Science has presented us with a hope called stem-cell research, which may provide our scientists with answers that have so long been beyond our grasp. I just don’t see how we can turn our backs on this, there are just so many diseases that can be cured, or at least helped. We have lost so much time already, and I just really can’t bear to lose any more. Former First Lady Nancy Reagan

Personally, I can’t think of a greater affirmation of the culture of life than to advance the fight against disease by increasing federal funding for biomedical research. Equally crucial is to remove undue restrictions on important paths forward, including embryonic stem cell research. America is about optimism, about promise, about always moving forward. The idea of rejecting one of the most promising areas of research is shortsighted. Michael J. Fox, Founder, Michael J. Fox Foundation for Parkinson’s Research

It is difficult to estimate just how damaging the current restrictions have been to the field to date, but if the current restrictions are not eventually lifted, patients will suffer needlessly. — James Thomson of the University of Wisconsin, Madison

The U.S. House of Representatives has voted to ban research on, and the use of, medical treatments derived from embryonic stem cells. This bill is short-sighted and has the potential to put many critical future advances in medicine beyond the reach of patients in the United States. Jeffrey Drazen, Editor, New England Journal of Medicine

Foes of human embryo research were called troglodytes and religious fundamentalists; they were frauds waging war on genuine science.
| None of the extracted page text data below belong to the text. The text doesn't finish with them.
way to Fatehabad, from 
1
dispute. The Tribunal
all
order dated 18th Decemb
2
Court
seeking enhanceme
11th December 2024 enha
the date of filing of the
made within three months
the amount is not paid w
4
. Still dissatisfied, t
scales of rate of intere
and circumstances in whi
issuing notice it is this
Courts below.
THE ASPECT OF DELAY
Their scientific credentials were questioned. They were accused of being callous and indifferent to the suffering of patients with chronic illness.
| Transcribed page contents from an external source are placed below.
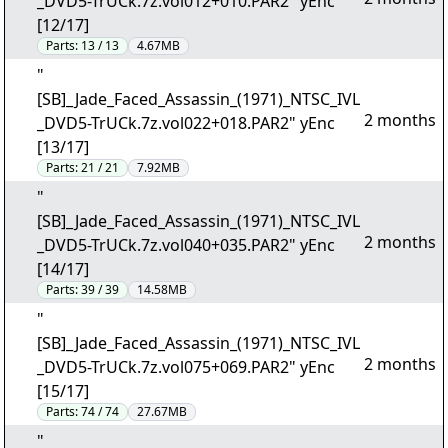
_DVD5-TrUCk.7z.vol012+010.PAR2" yEnc
[12/17]
Parts:
13 / 13
4.67MB
"
[SB]_Jade_Faced_Assassin_(1971)_NTSC_IVL
2 months
_DVD5-TrUCk.7z.vol022+018.PAR2" yEnc
[13/17]
Parts:
21 / 21
7.92MB
"
[SB]_Jade_Faced_Assassin_(1971)_NTSC_IVL
2 months
_DVD5-TrUCk.7z.vol040+035.PAR2" yEnc
[14/17]
Parts:
39 / 39
14.58MB
"
[SB]_Jade_Faced_Assassin_(1971)_NTSC_IVL
2 months
_DVD5-TrUCk.7z.vol075+069.PAR2" yEnc
[15/17]
Parts:
74 / 74
27.67MB
"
And yet they were right. Not one person has been cured with embryonic stem cells. Not one.

The controversy ran out of steam almost immediately after Japanese researcher Shinya Yamanaka developed induced pluripotent stem cells (iPS cells) in 2007, a feat for which he was later awarded the Nobel Prize in Medicine. His cells apparently have all the potential of embryonic cells without the ethical baggage. Leading scientists quietly stopped working with hES cells and moved to the new cells.

Nonetheless, some scientists still insisted that hES cells were the gold standard; destructive embryo research would always be essential for the advancement of science.

Now, in the concluding act of the stem cell wars, a paper in Nature Biotechnology has suggested that iPS cells and hES cells are functionally equivalent — effectively meaning that there is no need to destroy embryos either for research or for therapies. If it is true — and it needs to be confirmed by other researchers — it is the stem cell equivalent of receiving the surrender of the last Japanese soldier on some remote island in the Philippines. Whether or not the findings of Konrad Hochedlinger and colleagues at Massachusetts General Hospital in Boston are correct, the war is over.

However, a news report in Science of this finding has attracted not one single comment. This attitude is thoroughly dishonourable. All those eminent journal editors, journalists, scientists, bioethicists, and politicians who insisted that destructive embryo research was vital were wrong. Will there be no apology?


Michael Cook is editor of MercatorNet.